20 kurum, İstanbul Büyükşehir Belediyesi'nin Taksim Meydanı projesinin uygulama sürecinin, meydanın kimliğine ve hafızasına zarar verme riski olduğunu belirterek "Bundan sonra atılacak tüm adımları süreç boyunca, birlikte ele almaya ve tartışmaya davet ediyoruz" çağrısında bulundu.
İstanbul’un sembollerimden Taksim Meydanı için İstanbul Planlama Ajansı ve İstanbul Büyükşehir Belediyesi Kültür Varlıkları Daire Başkanlığı iş birliğiyle tasarım yarışması düzenledi.
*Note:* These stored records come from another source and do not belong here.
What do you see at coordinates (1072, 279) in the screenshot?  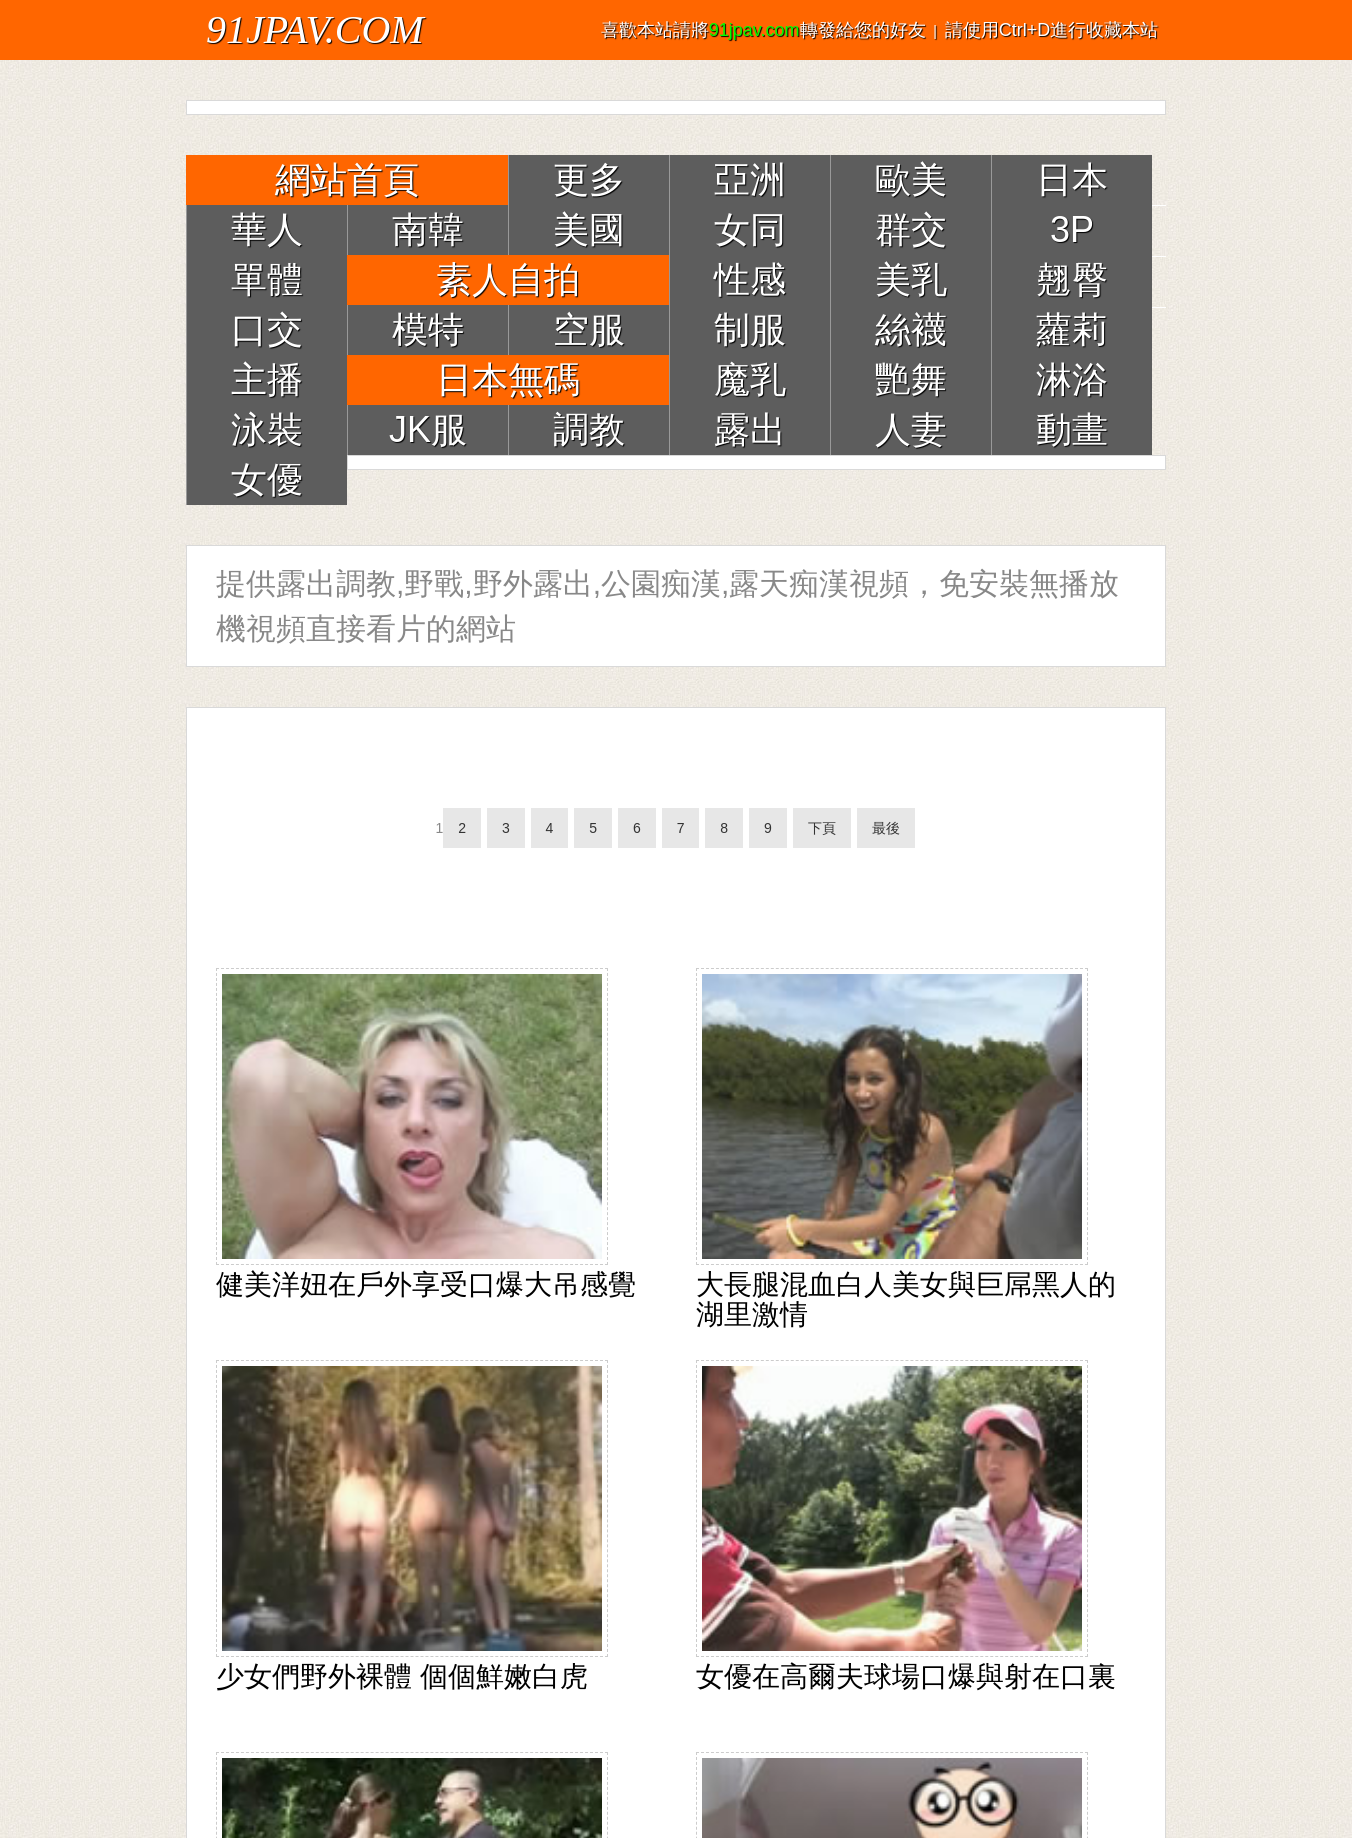 I see `翹臀` at bounding box center [1072, 279].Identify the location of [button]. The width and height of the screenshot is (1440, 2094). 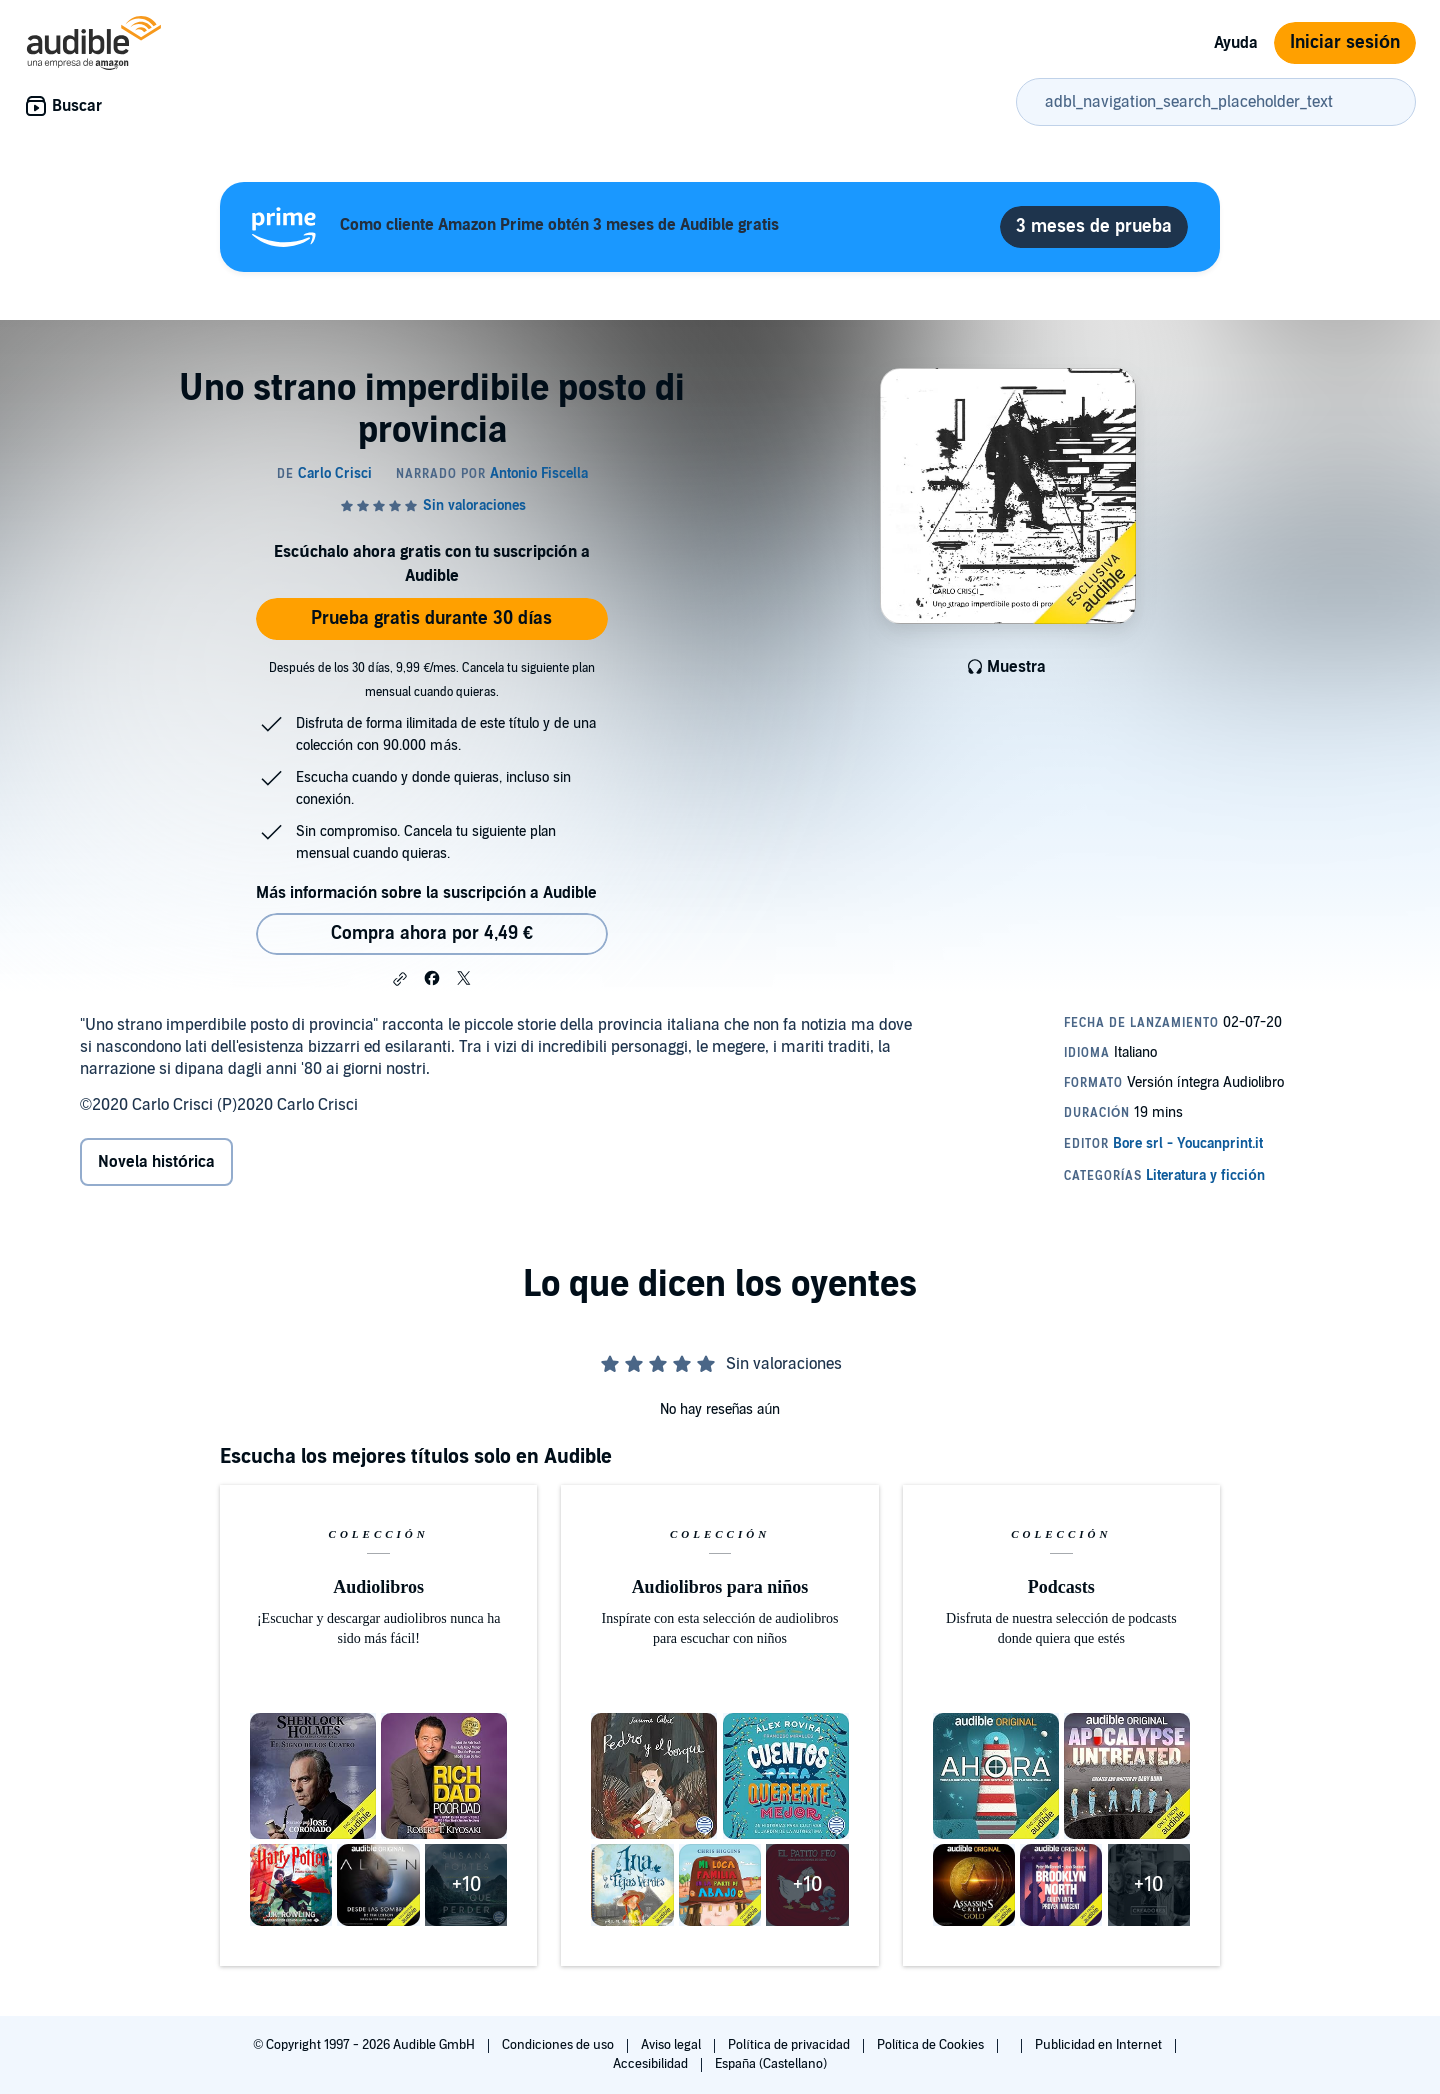
(400, 979). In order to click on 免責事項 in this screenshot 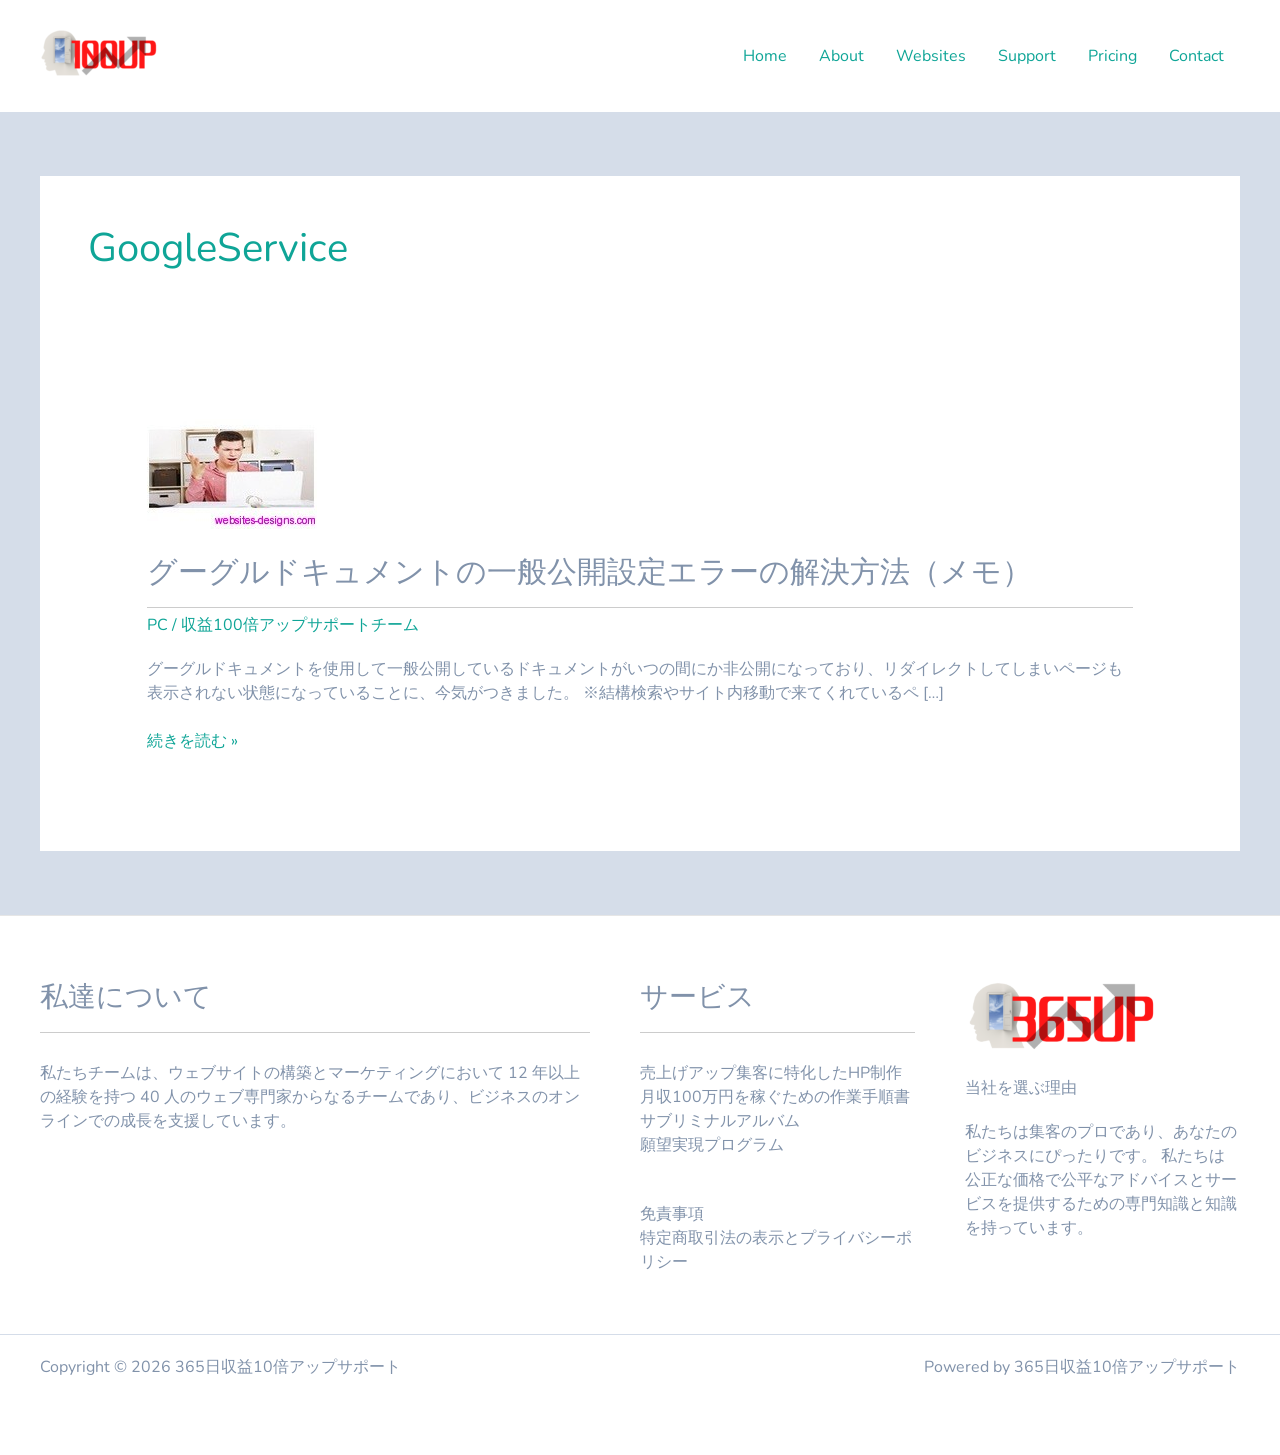, I will do `click(672, 1214)`. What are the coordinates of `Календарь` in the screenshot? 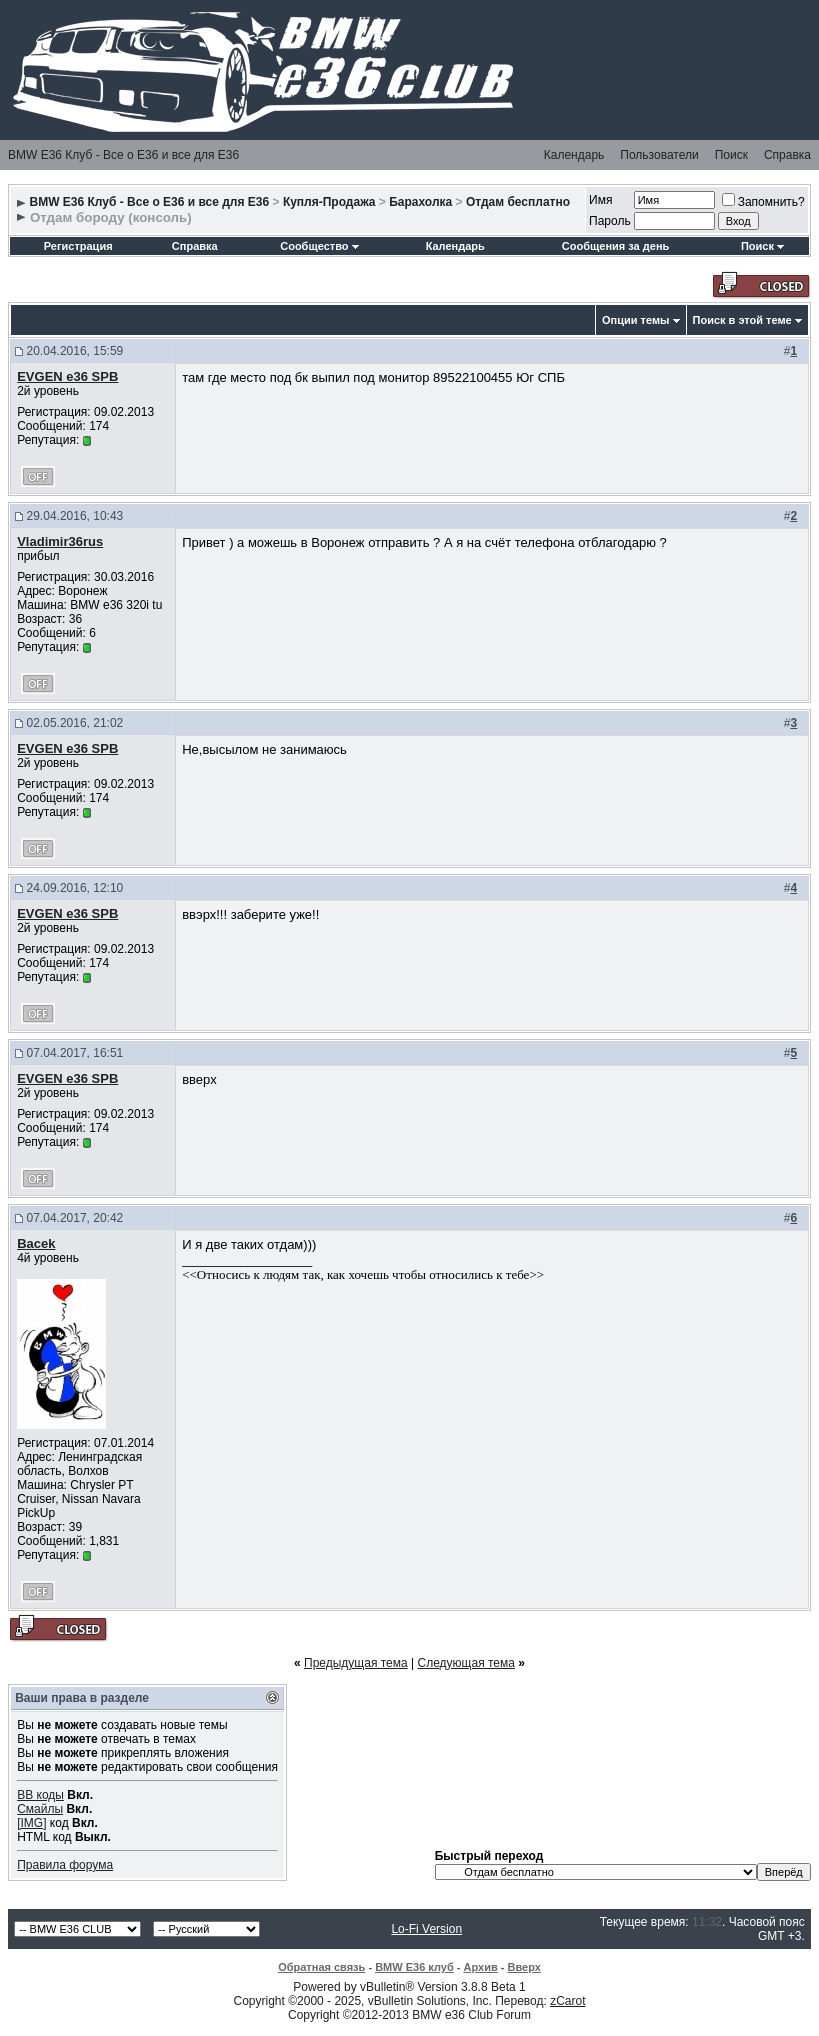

Yürütülen Taksim Kentsel Tasarım Yarışması, 20 Eylül'de sonuçlandı. Taksim ve çevresi için düzenlenen tasarım yarışmasında halk oyuna sunulacak 3 proje belli oldu.
TIKLAYIN - Taksim Meydanı için halk oyuna sunulacak projeler belli oldu
Aralarında TMMOB Mimarlar Odası İstanbul Büyükkent Şubesi, İstanbul Tabip Odası, KESK İstanbul Şubeler Platformu, DİSK İstanbul Bölge Temsilciliği, Taksim Gezi Parkı Güzelleştirme ve Koruma Derneği’nin de bulunduğu yirmi STK ve meslek örgütünün imzasıyla Taksim Meydanı Yarışmasına ilişkin açıklama yapıldı.
İstanbul Büyükşehir Belediyesi tarafından İstanbul'un önemli meydan ve alanları için yarışma projeleri düzenlenmesinin ve ilgili kesimlerin sürece dahil edilmesinin çok değerli ve yararlı olduğunun belirtildiği açıklamada şöyle denildi:
"Bununla birlikte, yarışma süreçlerinin kısa vadeli, aceleci bir takvim içine sıkışmış olması ve buna bağlı bir hızla yürütülüp sonuçlandırılması, kamuoyunun oldukça önemli bir bölümünün, meslek örgütlerinin ve ilgili sivil toplum kuruluşlarının sürece sağlıklı ve etkin bir şekilde katılımı için uygun bir zemin oluşmasına izin vermemiştir.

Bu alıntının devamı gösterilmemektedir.